Leaked EU plan reveals response to US and Chinese green subsidies

The EU executive will loosen state aid rules and propose a new “European sovereignty fund” later this year, in response to the controversial US Inflation Reduction Act and China’s “unfair” green subsidies.

A leaked European Commission plan underscores the global green subsidy race is under way, although EU member states remain divided on how to respond.

EU leaders are due to meet next week in Brussels to discuss the bloc’s response to Joe Biden’s $369bn (£300bn) Inflation Reduction Act, which aims to subsidise a vast expansion of green technology, from renewable power to electric cars. European leaders say the IRA discriminates against companies exporting to the US and fear it will lure their firms across the Atlantic, costing jobs and shuttering factories in the crucial green tech sector.

While European anger has been most visible against the US, the EU plan is also a response to China, which the commission accuses of using “unfair” and “market distort[ing]” subsidies to advance in the race to produce clean technologies.

Chinese subsidies “have long been twice as high as those in the EU, relative to GDP” states a leaked copy of the commission’s “green deal industrial plan” seen by the Guardian. “Europe and its partners must do more to combat the effect of these unfair subsidies and prolonged market distortion.”

Earlier this month, the European Commission president, Ursula von der Leyen, said the EU was working with Washington to reduce the “negative side effects” of the IRA on Europe, but added: “Even more significantly we are facing unfair competition in the clean tech sector from China”.

The leaked document, first reported by the Financial Times, provides new details on the commission’s plans to loosen the EU’s state aid regime, strict rules that limit government subsidies for industry. Since Russia’s invasion of Ukraine, the commission has twice relaxed state aid rules to help governments struggling to protect companies from soaring energy costs and a weakening economy. The commission wants to extend these flexibilities to help the EU manage the green transition.

Simplified state aid rules that already apply to some renewable technologies will be extended to renewable hydrogen and biofuel storage. Significantly EU member states will be able to offer help to EU companies that are being offered equivalent financial aid from foreign governments. This is a direct response to fears that Washington is actively luring European firms to quit Europe and make their clean tech products in the US.

But the prospect of a relaxed state aid regime – without any other support – has alarmed southern and smaller European governments that lack the fiscal firepower of the EU’s biggest member states. These fears were compounded by recent commission figures revealing that France and Germany together accounted for 77% of all state aid given to companies during the coronavirus pandemic. Italy’s government has warned that relaxed state aid rules should “not be a free-for-all” and called for a joint EU fund to help green tech in all member states.

Meanwhile, fiscal hawks, such as Germany and the Netherlands, argue that the EU has unspent billions for the green transition in its Covid recovery plans, an €800bn (£703bn) fund funded by common borrowing. With much money unspent, they argue it is premature to talk about further joint funds.
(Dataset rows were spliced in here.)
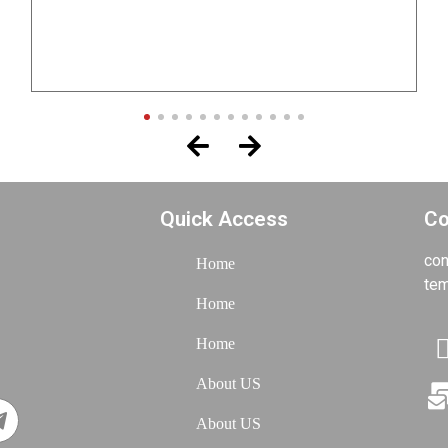
Project of Mr. Shams
TOP
Quick Access
Co
con
Home
tem
Home
Home
About US
About US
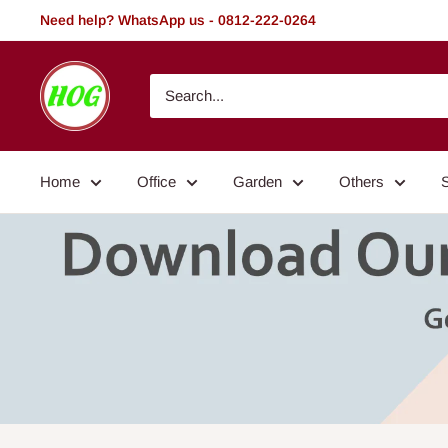
Skip
Need help? WhatsApp us - 0812-222-0264
to
content
HOG
-
Home.
Office.
Home
Office
Garden
Others
Garden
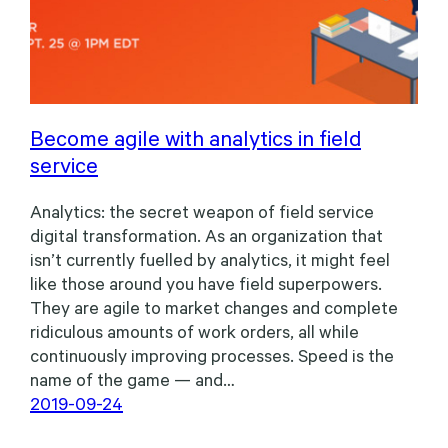
Become agile with analytics in field
service
Analytics: the secret weapon of field service
digital transformation. As an organization that
isn’t currently fuelled by analytics, it might feel
like those around you have field superpowers.
They are agile to market changes and complete
ridiculous amounts of work orders, all while
continuously improving processes. Speed is the
name of the game — and…
2019-09-24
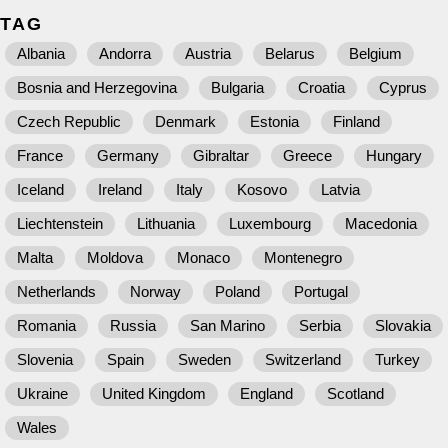
TAG
Albania
Andorra
Austria
Belarus
Belgium
Bosnia and Herzegovina
Bulgaria
Croatia
Cyprus
Czech Republic
Denmark
Estonia
Finland
France
Germany
Gibraltar
Greece
Hungary
Iceland
Ireland
Italy
Kosovo
Latvia
Liechtenstein
Lithuania
Luxembourg
Macedonia
Malta
Moldova
Monaco
Montenegro
Netherlands
Norway
Poland
Portugal
Romania
Russia
San Marino
Serbia
Slovakia
Slovenia
Spain
Sweden
Switzerland
Turkey
Ukraine
United Kingdom
England
Scotland
Wales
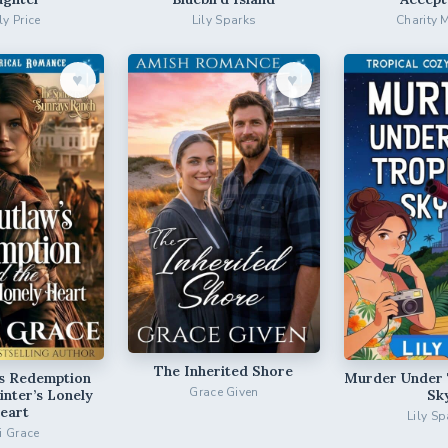
ly Price
Lily Sparks
Charity 
♥︎
♥︎
The Inherited Shore
’s Redemption
Murder Under 
Grace Given
inter’s Lonely
Sk
eart
Lily Sp
ri Grace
The leaked paper reveals that the European Commission will propose a European sovereignty fund by the summer, but details remain scant. The European sovereignty fund is intended to preserve “a European edge on critical and emerging technologies”, such as quantum computing, artificial intelligence, biotechnology and clean tech, the paper states. Yet it gives no details on budget or precisely how the fund would be paid for.

Elsewhere, the paper notes that the EU’s existing Covid recovery plans have made €250bn available for green measures, including the decarbonisation of industry.

But it spells out the scale of the task in removing fossil fuels from the EU’s economy, noting that each year until 2030 an extra €477bn of investment in energy and transport will be required on top of the historical average spend.

In a statement the EU’s employers’ association, Business Europe, said the commission had “finally recognised” the urgency to act on Europe’s “worsening” competitiveness.

Warning against a subsidy race, the group added: “The answer needs to simultaneously address the push factors resulting from higher energy and regulatory costs as well as lengthy permitting procedures, and counter the financial pull factor created by the IRA. If the EU fails to deliver on all those aspects, we will lose even more ground on global competitiveness.”